Tonight Zach and I went to a birthday celebration for a friend of ours at a wine bar in Geneva. It's an intimate place with a non-smoking room (which was where we would be) so we brought D along with us (making sure to check with the birthday girl's husband, who organized everything, first to make sure that was ok). It's nice to get out with the baby, knowing that parenthood isn't necessarily a jail sentence keeping you home every night.

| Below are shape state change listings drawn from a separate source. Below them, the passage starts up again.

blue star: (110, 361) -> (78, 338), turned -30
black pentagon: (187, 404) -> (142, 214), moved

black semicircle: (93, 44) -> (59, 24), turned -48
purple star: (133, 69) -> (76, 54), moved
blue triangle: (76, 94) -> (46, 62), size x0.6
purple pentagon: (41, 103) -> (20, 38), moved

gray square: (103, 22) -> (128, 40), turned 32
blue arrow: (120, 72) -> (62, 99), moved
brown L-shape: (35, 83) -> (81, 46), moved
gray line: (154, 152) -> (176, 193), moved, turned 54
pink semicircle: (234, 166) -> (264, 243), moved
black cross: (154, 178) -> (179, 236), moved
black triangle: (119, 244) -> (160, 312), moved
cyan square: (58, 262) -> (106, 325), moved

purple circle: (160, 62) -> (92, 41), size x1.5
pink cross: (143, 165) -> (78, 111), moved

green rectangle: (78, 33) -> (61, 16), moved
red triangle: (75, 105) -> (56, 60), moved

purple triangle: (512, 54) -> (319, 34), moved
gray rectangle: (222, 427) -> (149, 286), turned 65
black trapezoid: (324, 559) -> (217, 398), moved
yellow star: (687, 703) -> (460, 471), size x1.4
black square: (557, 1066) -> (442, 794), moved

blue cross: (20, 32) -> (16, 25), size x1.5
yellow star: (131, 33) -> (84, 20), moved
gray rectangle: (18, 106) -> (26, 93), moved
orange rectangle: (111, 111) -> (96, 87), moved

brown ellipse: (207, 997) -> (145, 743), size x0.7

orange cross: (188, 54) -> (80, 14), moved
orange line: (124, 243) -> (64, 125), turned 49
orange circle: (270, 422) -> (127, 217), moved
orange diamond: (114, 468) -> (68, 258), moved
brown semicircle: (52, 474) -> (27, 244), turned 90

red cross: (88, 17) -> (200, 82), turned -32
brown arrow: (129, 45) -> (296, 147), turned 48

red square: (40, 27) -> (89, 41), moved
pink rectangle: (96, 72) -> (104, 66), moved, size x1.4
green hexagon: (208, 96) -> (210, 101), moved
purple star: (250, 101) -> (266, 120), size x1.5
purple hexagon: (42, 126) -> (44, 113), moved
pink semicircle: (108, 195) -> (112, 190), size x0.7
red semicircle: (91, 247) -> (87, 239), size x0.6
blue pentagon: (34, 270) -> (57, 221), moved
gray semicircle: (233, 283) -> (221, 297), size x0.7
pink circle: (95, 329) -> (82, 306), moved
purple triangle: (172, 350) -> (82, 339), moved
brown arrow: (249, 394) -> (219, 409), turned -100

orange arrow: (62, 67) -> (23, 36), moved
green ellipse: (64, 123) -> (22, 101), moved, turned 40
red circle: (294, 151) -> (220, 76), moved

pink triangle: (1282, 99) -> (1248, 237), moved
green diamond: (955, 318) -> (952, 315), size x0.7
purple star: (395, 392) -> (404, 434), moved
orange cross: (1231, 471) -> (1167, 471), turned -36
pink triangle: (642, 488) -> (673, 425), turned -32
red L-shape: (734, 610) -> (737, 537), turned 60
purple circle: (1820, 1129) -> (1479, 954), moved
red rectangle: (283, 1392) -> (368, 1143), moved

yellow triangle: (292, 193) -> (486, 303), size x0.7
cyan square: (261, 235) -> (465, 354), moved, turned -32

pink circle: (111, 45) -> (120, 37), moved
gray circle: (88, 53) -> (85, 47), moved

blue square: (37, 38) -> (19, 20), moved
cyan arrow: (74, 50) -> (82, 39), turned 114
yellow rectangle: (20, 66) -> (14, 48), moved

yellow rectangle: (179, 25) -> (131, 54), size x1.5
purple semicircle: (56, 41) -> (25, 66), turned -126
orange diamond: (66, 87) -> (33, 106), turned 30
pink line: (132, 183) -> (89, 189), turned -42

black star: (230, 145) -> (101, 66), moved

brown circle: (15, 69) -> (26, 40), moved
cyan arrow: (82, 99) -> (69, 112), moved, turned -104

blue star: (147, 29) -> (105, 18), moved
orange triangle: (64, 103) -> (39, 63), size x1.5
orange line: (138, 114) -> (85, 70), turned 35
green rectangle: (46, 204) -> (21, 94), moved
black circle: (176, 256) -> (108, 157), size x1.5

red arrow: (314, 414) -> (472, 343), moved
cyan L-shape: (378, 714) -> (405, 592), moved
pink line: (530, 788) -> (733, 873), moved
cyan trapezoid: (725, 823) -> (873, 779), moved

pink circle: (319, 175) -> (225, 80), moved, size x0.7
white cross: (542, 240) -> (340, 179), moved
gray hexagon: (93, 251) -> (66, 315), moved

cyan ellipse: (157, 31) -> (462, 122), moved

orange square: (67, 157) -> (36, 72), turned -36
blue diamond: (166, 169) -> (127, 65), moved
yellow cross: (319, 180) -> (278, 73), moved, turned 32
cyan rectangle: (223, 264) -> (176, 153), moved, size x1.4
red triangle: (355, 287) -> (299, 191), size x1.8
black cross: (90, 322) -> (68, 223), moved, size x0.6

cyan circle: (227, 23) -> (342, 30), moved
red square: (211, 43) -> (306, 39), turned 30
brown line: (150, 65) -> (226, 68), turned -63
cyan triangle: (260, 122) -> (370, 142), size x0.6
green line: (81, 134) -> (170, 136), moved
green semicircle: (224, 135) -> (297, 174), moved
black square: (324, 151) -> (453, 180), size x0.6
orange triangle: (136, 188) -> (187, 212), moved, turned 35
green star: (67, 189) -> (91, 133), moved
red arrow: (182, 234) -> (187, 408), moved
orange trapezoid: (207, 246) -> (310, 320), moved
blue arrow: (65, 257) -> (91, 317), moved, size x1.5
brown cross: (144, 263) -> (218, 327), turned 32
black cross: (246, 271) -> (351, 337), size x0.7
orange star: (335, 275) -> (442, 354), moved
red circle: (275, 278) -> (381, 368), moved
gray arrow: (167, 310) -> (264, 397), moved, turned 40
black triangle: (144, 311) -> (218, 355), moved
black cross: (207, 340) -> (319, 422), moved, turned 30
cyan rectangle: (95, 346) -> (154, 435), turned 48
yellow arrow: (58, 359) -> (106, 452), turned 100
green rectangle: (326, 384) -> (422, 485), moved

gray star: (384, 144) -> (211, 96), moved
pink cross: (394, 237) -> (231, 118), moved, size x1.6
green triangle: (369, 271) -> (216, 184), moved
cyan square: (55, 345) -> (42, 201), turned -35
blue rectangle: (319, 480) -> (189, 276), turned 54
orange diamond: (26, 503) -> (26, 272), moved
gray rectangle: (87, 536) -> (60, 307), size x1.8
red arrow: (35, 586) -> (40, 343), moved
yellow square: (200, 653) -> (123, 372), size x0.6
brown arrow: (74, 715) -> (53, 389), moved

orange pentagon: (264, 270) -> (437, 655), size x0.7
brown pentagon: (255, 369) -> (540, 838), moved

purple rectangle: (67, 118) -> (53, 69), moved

When we arrived I looked around at some of my girl friends who were there, dressed up in their cute outfits and makeup, and I felt a pang as I realized I'd forgotten to put lipgloss on before heading out the door. I suddenly missed Life Before Baby, when I had the time to dress up and plan my outfit and do fun makeup before an evening out, and when I could socialize around the room without feeling the need to remain in close physical proximity to my child in case he started crying... and when I could have more than a single glass of wine in an evening. I had my camera tucked into my diaper bag and I thought about getting some pictures with the girls, but I knew I felt tired which probably meant that I looked tired, and didn't necessarily want that documented in pictures.
But then, then there were the mothers with children a bit older, who immediately swooned over Donovan. Who were eager to hold him and gaze at him, and wonder how it happened that these early times with their own children went by so quickly, and I made a mental note-to-self to enjoy every minute with D now because these first 6 (almost 7!) weeks have already flown by, and I know that in the blink of an eye I'll be that mother with her nearly-grown children at a party, gazing at another overwhelmed, tired mother's newborn, wondering where that time went when my own babies were babies.